O1 models generally give more accurate answers than their predecessors, but Chang claims that Reasoner’s result is even more accurate. There aren’t many benchmarks for Reasoner—Reasoner may release its own early next year—but, based on DocBench and Google’s recently released set of Frames benchmarks, Chang said Reasoner achieved over 90% accuracy where o1 couldn’t crack 80 %. This result could not be independently verified at the time of publication.
He also said that Reasoner’s approach allowed for far lower costs. OpenAI charges $15 per million tokens (the basic unit of AI data, equivalent to roughly 1.5 words) of input and $60 per million output tokens, while a million input tokens cost Reasoner 8 cents and a million output tokens only 30 cents. “We haven’t finalized how we want to price it,” Chang said, adding that Reasoner’s “structural cost advantage” would allow customers to be billed by result or by confirmed discovery.
Chang’s claims are certainly big, but Reasoner’s team is small—it has about a dozen employees, mostly in the US. So far, the company has only had a $4.5 million pre-seed round, which took place last year with investors including the likes of Baseline Ventures founder Steve Anderson, Y Combinator MD Ali Rowghani and Operator Collective founder and CEO Mallun Yen. “I’ve been very fortunate to have had a few successes in my history, so I wasn’t too worried about funding,” Chang said. But the entrepreneur expects to hire more staff soon as Reasoner grows.

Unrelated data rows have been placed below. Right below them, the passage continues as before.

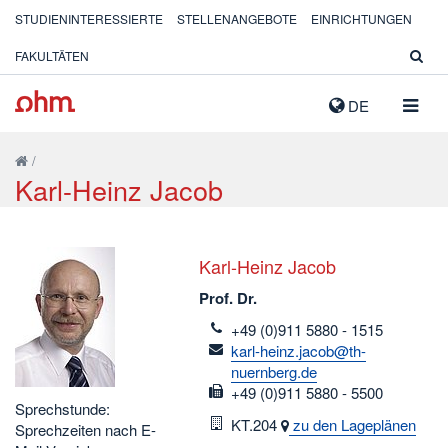
STUDIENINTERESSIERTE
STELLENANGEBOTE
EINRICHTUNGEN
FAKULTÄTEN
NAVIG
DE
AUSK
/
Karl-Heinz Jacob
Karl-Heinz Jacob
Prof. Dr.
telefon
+49 (0)911 5880 - 1515
email
karl-heinz.jacob@th-
nuernberg.de
fax
+49 (0)911 5880 - 5500
Sprechstunde:
Raum
KT.204
zu den Lageplänen
Sprechzeiten nach E-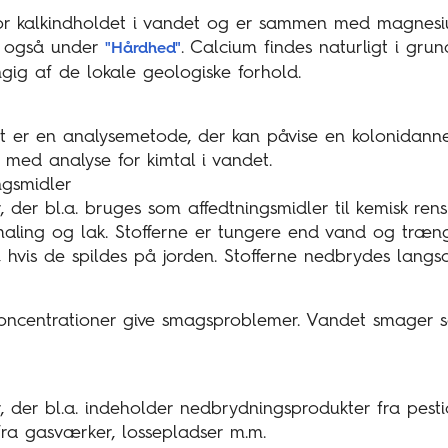
for kalkindholdet i vandet og er sammen med magnes
e også under
. Calcium findes naturligt i grun
"Hårdhed"
ig af de lokale geologiske forhold.
t er en analysemetode, der kan påvise en kolonidann
 med analyse for kimtal i vandet.
ngsmidler
, der bl.a. bruges som affedtningsmidler til kemisk ren
maling og lak. Stofferne er tungere end vand og træng
, hvis de spildes på jorden. Stofferne nedbrydes langs
koncentrationer give smagsproblemer. Vandet smager s
, der bl.a. indeholder nedbrydningsprodukter fra pesti
 fra gasværker, lossepladser m.m.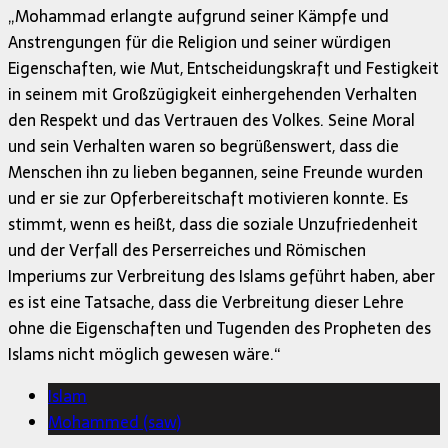
„Mohammad erlangte aufgrund seiner Kämpfe und
Anstrengungen für die Religion und seiner würdigen
Eigenschaften, wie Mut, Entscheidungskraft und Festigkeit
in seinem mit Großzügigkeit einhergehenden Verhalten
den Respekt und das Vertrauen des Volkes. Seine Moral
und sein Verhalten waren so begrüßenswert, dass die
Menschen ihn zu lieben begannen, seine Freunde wurden
und er sie zur Opferbereitschaft motivieren konnte. Es
stimmt, wenn es heißt, dass die soziale Unzufriedenheit
und der Verfall des Perserreiches und Römischen
Imperiums zur Verbreitung des Islams geführt haben, aber
es ist eine Tatsache, dass die Verbreitung dieser Lehre
ohne die Eigenschaften und Tugenden des Propheten des
Islams nicht möglich gewesen wäre.“
Islam
Mohammed (saw)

Chang said Reasoner—which took $1.8 million in bookings in the third quarter of this year—will publicly release its benchmarks and demo in the first quarter of 2025, allowing people to upload their own datasets and test the company’s claims. The company will also release a software development kit to allow others to incorporate the Reasoner engine into their apps and AI agents. (Chang says the engine is lightweight enough to run on even the latest iPhones and Android devices, without requiring an Internet connection.)
“We want to make sure that we release it in a way that we start building that trust and credibility right away,” Chang said.